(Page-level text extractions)
>>
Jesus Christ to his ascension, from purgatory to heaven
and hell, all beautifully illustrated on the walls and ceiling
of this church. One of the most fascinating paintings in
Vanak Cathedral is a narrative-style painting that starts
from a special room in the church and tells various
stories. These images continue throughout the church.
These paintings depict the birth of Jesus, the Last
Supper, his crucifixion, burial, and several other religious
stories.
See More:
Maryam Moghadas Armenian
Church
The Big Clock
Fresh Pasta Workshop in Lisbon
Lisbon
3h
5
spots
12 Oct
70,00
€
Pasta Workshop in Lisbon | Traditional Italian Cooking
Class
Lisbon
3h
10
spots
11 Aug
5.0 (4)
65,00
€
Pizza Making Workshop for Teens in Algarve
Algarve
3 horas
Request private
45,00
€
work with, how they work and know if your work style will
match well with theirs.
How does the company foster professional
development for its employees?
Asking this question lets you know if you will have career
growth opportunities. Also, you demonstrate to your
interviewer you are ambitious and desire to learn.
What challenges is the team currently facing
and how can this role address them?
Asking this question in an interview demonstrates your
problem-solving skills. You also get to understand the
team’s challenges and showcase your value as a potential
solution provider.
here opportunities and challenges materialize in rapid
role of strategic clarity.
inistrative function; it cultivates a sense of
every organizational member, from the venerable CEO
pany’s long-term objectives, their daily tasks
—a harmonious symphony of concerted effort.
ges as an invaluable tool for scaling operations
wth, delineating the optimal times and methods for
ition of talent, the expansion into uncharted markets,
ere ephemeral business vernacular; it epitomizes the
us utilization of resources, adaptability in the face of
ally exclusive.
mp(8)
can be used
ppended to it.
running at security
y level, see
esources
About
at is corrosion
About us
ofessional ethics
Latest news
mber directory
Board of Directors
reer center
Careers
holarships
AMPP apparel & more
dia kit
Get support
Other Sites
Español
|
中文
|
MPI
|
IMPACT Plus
<<
§ Activity: Print every entry exactly as written.

§ Response box:
Jesus Christ to his ascension, from purgatory to heaven
and hell, all beautifully illustrated on the walls and ceiling
of this church. One of the most fascinating paintings in
Vanak Cathedral is a narrative-style painting that starts
from a special room in the church and tells various
stories. These images continue throughout the church.
These paintings depict the birth of Jesus, the Last
Supper, his crucifixion, burial, and several other religious
stories.
See More:
Maryam Moghadas Armenian
Church
The Big Clock
Fresh Pasta Workshop in Lisbon
Lisbon
3h
5
spots
12 Oct
70,00
€
Pasta Workshop in Lisbon | Traditional Italian Cooking
Class
Lisbon
3h
10
spots
11 Aug
5.0 (4)
65,00
€
Pizza Making Workshop for Teens in Algarve
Algarve
3 horas
Request private
45,00
€
work with, how they work and know if your work style will
match well with theirs.
How does the company foster professional
development for its employees?
Asking this question lets you know if you will have career
growth opportunities. Also, you demonstrate to your
interviewer you are ambitious and desire to learn.
What challenges is the team currently facing
and how can this role address them?
Asking this question in an interview demonstrates your
problem-solving skills. You also get to understand the
team’s challenges and showcase your value as a potential
solution provider.
here opportunities and challenges materialize in rapid
role of strategic clarity.
inistrative function; it cultivates a sense of
every organizational member, from the venerable CEO
pany’s long-term objectives, their daily tasks
—a harmonious symphony of concerted effort.
ges as an invaluable tool for scaling operations
wth, delineating the optimal times and methods for
ition of talent, the expansion into uncharted markets,
ere ephemeral business vernacular; it epitomizes the
us utilization of resources, adaptability in the face of
ally exclusive.
mp(8)
can be used
ppended to it.
running at security
y level, see
esources
About
at is corrosion
About us
ofessional ethics
Latest news
mber directory
Board of Directors
reer center
Careers
holarships
AMPP apparel & more
dia kit
Get support
Other Sites
Español
|
中文
|
MPI
|
IMPACT Plus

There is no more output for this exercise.